-------- SOURCE MATERIAL --------
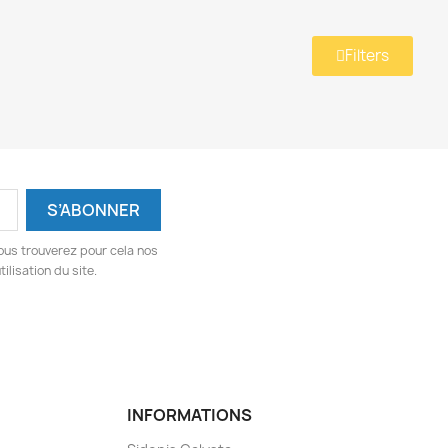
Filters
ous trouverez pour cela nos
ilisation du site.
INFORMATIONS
--------
-------- SOURCE MATERIAL --------
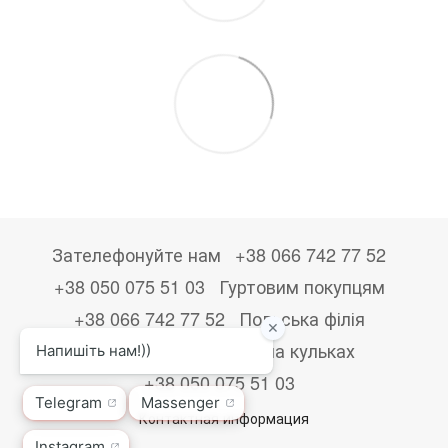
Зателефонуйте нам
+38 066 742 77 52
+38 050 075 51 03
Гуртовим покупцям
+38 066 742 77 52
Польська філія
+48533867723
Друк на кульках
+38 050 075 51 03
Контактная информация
--------
**EXERCISE AIM:**
Using the data above, extract exactly the lines from the one that holds "ous trouverez pour cela nos" to the one that holds "INFORMATIONS", both ends included, and no others.

**TASK OUTPUT:**
ous trouverez pour cela nos
ilisation du site.
INFORMATIONS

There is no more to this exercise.